Ѐ lui a fomentare la ribellione a Dio che ci impedisce di scorgerLo mentre veglia amoroso su ciascuno di noi, che la misericordia divina rende capace di conservare sempre in fondo al cuore la nostalgia della vera patria.
L’uomo per forza e mezzi è nulla davanti a Dio, eppure, a motivo dell'amore che Dio ci dona, è la luce dei Suoi occhi.
Nel prendere coscienza della misura dei giorni, della fragilità, della data di scadenza invisibile che rechiamo sulla nostra etichetta identificativa dell'unicità ed irripetibilità nell’universo, possiamo renderci conto del soffio che siamo sulla scena dei giorni: ombre che passano e trovano in Dio la speranza che ci corregge dallo svanire senza respiro.
C’è un grande mistero nella morte: quanto più impressiona e spaventa quella inattesa, piombata su vite felici in un’ora che non t’aspetti, tanto più dovrebbe interessarci la verità di noi stessi, attendendo ciò che ci compete e ci riguarda tutti.
La preghiera allora è esercizio della dilatazione del cuore alla speranza, proprio perché Dio si fa trovare mentre veglia sulle nostre prove, non più viste come colpi malvagi del fato o scherzi del destino, ma la semplice nudità della nostra carne perché più bello sia il vestito della nostra anima il giorno dell’appuntamento con la vita eterna.

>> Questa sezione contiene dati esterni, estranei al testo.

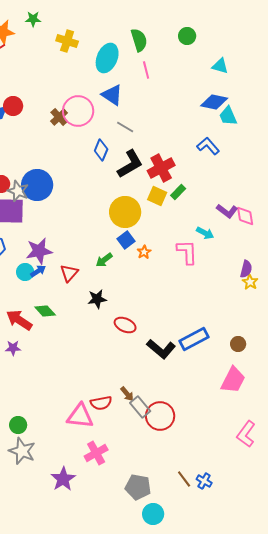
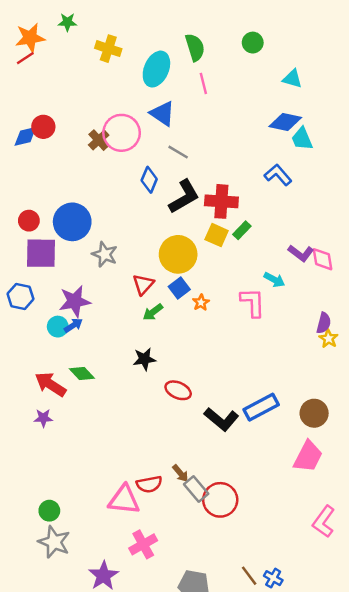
red cross: (161, 168) -> (221, 201), turned 32
gray star: (18, 191) -> (105, 254), moved
red triangle: (69, 273) -> (143, 284), moved
brown circle: (238, 344) -> (314, 413), size x1.5

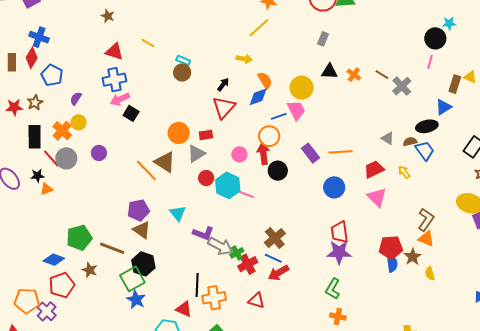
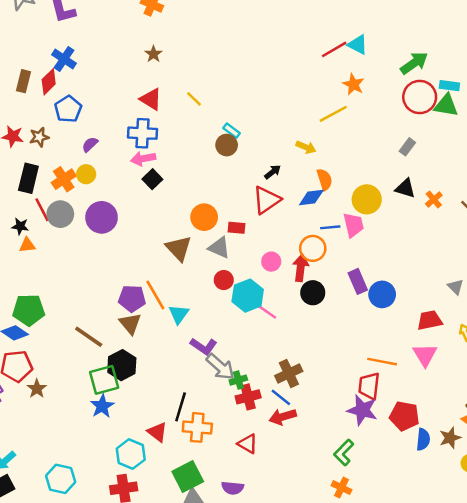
orange line: (341, 152) -> (382, 362), moved
purple circle: (99, 153) -> (102, 217), size x1.6
gray triangle: (196, 154) -> (219, 248), turned 42
orange line: (146, 170) -> (155, 295), moved
blue circle: (334, 187) -> (382, 294), moved
green pentagon: (79, 238) -> (29, 310), moved
red pentagon: (391, 247) -> (404, 416), moved
brown star: (90, 270) -> (37, 389), moved

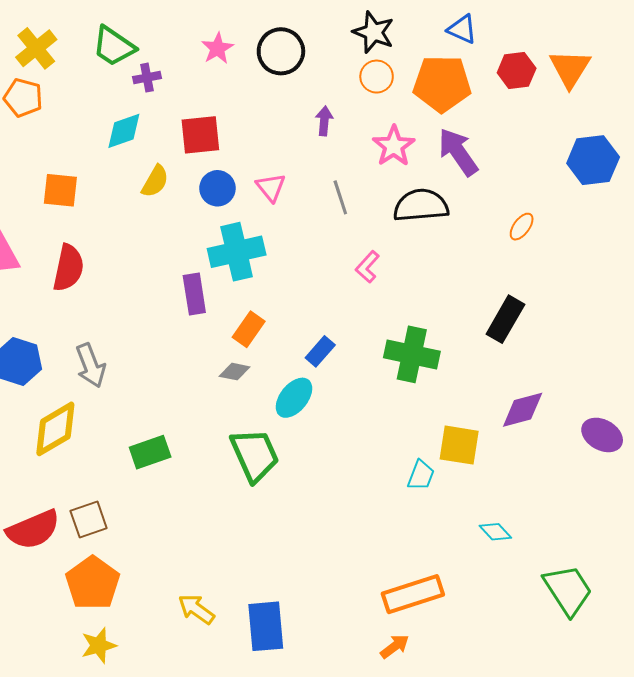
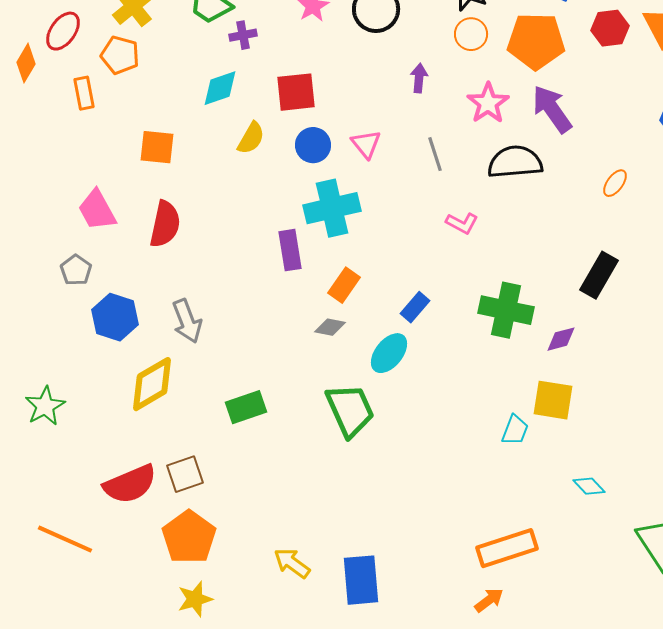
pink L-shape: (367, 267) -> (462, 223), turned -104
purple diamond: (523, 410) -> (561, 339), moved, size x0.7

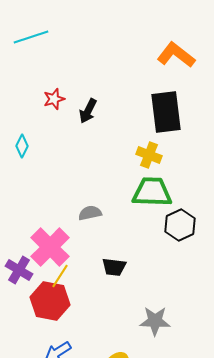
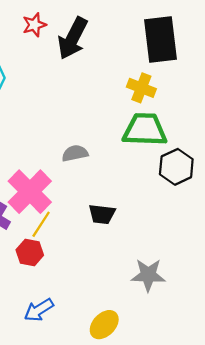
black arrow: (88, 111) -> (73, 38), size x1.5
red hexagon: (50, 301) -> (30, 252), size x0.6

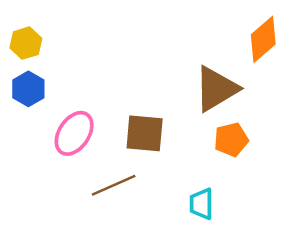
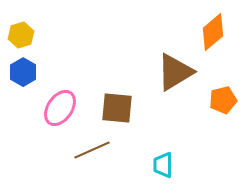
orange pentagon: (231, 140) -> (223, 100), moved

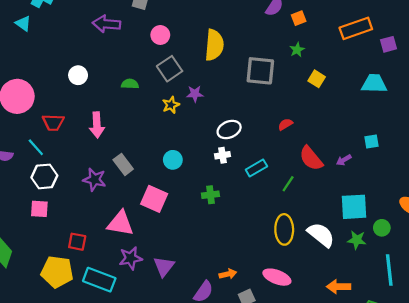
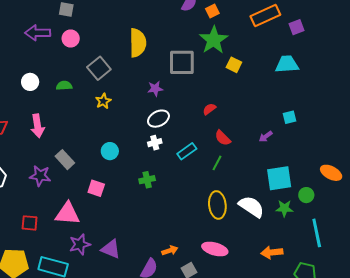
pink circle: (160, 35) -> (71, 38), moved
green star: (297, 50) -> (214, 40), size x2.0
white circle: (78, 75) -> (30, 82), moved
purple star: (195, 94) -> (155, 89), moved
red semicircle: (311, 158) -> (223, 138), moved, size x0.7
pink square: (154, 199) -> (96, 188), size x0.7
red square: (77, 242) -> (30, 223), moved
purple triangle: (164, 266) -> (111, 249), turned -40

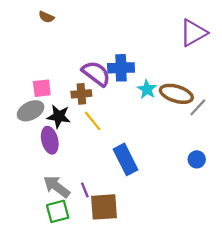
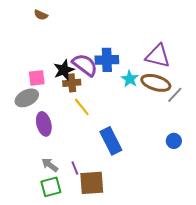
purple triangle: (193, 33) -> (158, 56), moved, turned 44
black star: (59, 116) -> (64, 70), moved, turned -30
gray arrow: (57, 187) -> (50, 165), size x0.7

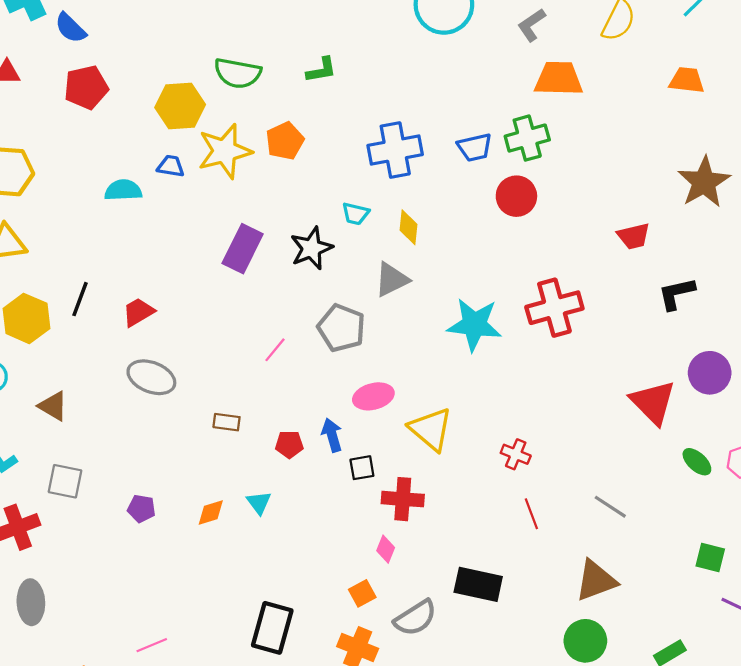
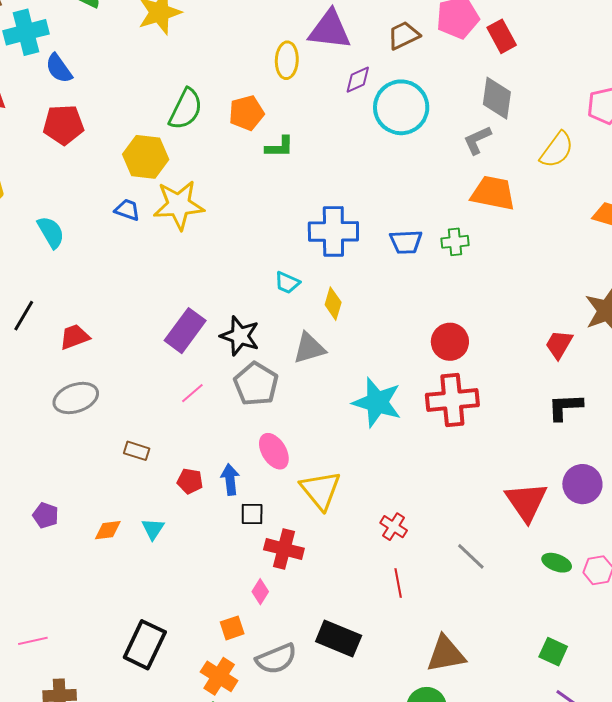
green semicircle: (238, 73) -> (186, 109), moved, turned -84
green cross: (527, 138) -> (455, 242), size x0.7
orange pentagon: (285, 141) -> (247, 113), moved
cyan semicircle: (123, 190) -> (51, 232), moved, turned 52
red circle: (516, 196) -> (450, 342), moved
red trapezoid: (634, 236) -> (559, 344), moved, turned 124
black star: (311, 248) -> (240, 336), moved, turned 30
purple rectangle: (243, 249) -> (185, 331), moved
gray ellipse: (151, 377) -> (76, 398), turned -51
pink ellipse: (373, 396) -> (274, 451), turned 63
green ellipse: (697, 462) -> (557, 563), turned -32
gray line: (610, 507) -> (471, 556), moved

La speranza è ben riposta, perché credibile è Chi l’ha fondata. Le prove nella carne rappresentano la purificazione necessaria per presentarsi mondi nell‘anticamera del paradiso, del giardino dell’Eden dove risuona tra gli amanti il Cantico dei cantici.
Questo spazio va recuperato dall’insignificanza in cui l’avevamo riposto, rinchiuso nel clamore dei corpi. Ci serve un’innocenza impossibile senza staccarci dal peccato degli idoli vani e del culto dell’uomo.
Una fede salda è faro nella tempesta ed è roccia che sa resistere alle onde più fragorose della storia, capaci di travolgere le nostre fragili vite, mentre la morte si prende i pezzi della storia di chi rimane privo di un sorriso che ora attende di riposare in Cielo.